Federal Telecommunications System 2000 (FTS2000) is a long distance telecommunications service for the United States federal government, including services such as switched voice service for voice or data up to 4.8 kbit/s, switched data at 56 kbit/s and 64 kbit/s, switched digital integrated service for voice, data, image, and video up to 1.544 Mbit/s, packet switched service for data in packet form, video transmission for both compressed and wideband video, and dedicated point-to-point private line for voice and data. 

Note 1:  Use of FTS2000 contract services is mandatory for use by U.S. Government agencies for all acquisitions subject to 40 U.S.C. 759. 

Note 2:  No U.S. Government information processing equipment or customer premises equipment other than that which are required to provide an FTS2000 service are furnished. 

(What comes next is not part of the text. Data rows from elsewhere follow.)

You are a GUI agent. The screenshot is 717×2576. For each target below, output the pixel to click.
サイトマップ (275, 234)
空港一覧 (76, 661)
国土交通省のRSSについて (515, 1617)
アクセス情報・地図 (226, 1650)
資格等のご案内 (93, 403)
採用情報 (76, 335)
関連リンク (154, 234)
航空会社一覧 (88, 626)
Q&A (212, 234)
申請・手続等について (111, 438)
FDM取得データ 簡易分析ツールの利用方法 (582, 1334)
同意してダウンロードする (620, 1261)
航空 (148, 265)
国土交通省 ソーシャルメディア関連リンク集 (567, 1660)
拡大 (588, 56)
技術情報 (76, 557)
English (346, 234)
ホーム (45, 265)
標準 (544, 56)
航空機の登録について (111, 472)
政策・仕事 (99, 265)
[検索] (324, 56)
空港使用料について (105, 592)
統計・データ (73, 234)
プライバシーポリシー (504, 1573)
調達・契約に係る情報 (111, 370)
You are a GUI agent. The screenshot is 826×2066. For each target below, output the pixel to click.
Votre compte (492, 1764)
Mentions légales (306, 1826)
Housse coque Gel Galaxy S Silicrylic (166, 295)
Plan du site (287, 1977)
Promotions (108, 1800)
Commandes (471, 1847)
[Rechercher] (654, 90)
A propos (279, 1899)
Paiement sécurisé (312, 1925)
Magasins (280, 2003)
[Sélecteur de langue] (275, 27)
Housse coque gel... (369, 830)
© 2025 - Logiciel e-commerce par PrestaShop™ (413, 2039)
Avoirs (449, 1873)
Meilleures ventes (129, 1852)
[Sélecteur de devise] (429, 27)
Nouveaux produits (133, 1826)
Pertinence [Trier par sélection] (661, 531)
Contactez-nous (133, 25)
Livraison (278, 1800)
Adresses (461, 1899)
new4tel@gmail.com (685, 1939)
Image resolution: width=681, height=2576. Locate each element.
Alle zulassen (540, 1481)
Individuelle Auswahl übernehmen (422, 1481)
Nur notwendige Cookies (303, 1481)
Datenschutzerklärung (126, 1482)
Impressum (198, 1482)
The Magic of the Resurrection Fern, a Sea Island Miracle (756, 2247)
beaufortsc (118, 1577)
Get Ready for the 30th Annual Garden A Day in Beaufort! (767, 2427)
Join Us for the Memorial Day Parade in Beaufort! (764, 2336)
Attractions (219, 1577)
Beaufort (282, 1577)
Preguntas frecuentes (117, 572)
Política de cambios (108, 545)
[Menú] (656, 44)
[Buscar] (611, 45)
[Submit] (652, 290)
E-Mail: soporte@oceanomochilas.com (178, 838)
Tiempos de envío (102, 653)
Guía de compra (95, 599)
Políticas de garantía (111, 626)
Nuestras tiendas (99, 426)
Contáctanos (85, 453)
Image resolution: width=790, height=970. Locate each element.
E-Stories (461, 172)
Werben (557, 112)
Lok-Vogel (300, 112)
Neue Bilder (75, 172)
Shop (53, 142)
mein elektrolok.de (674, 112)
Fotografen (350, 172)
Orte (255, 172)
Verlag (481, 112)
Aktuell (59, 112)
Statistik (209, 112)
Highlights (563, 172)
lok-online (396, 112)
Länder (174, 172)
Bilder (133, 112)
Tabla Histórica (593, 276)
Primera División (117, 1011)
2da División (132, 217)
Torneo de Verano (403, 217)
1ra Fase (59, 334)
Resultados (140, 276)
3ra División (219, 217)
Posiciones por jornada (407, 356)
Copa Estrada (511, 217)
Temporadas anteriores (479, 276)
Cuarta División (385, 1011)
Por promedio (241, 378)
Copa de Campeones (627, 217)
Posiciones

Note 3:  The FTS2000 contractors will be required to provide service directly to an agency's terminal equipment interface. For example, the FTS2000 contractor might provide a terminal adapter to an agency location in order to connect FTS2000 ISDN services to the agency's terminal equipment. 

Note 4:  GSA awarded two 10-year, fixed-price contracts covering FTS2000 services on December 7, 1988. 

Note 5:  The Warner Amendment excludes the mandatory use of FTS2000 in instances related to maximum security.
FTS2000 was completed in 2000, then replaced by FTS2001, and thereafter, in 2008, by Networx.

References
FTS2000 was completed in 2000, and was replaced by FTS2001.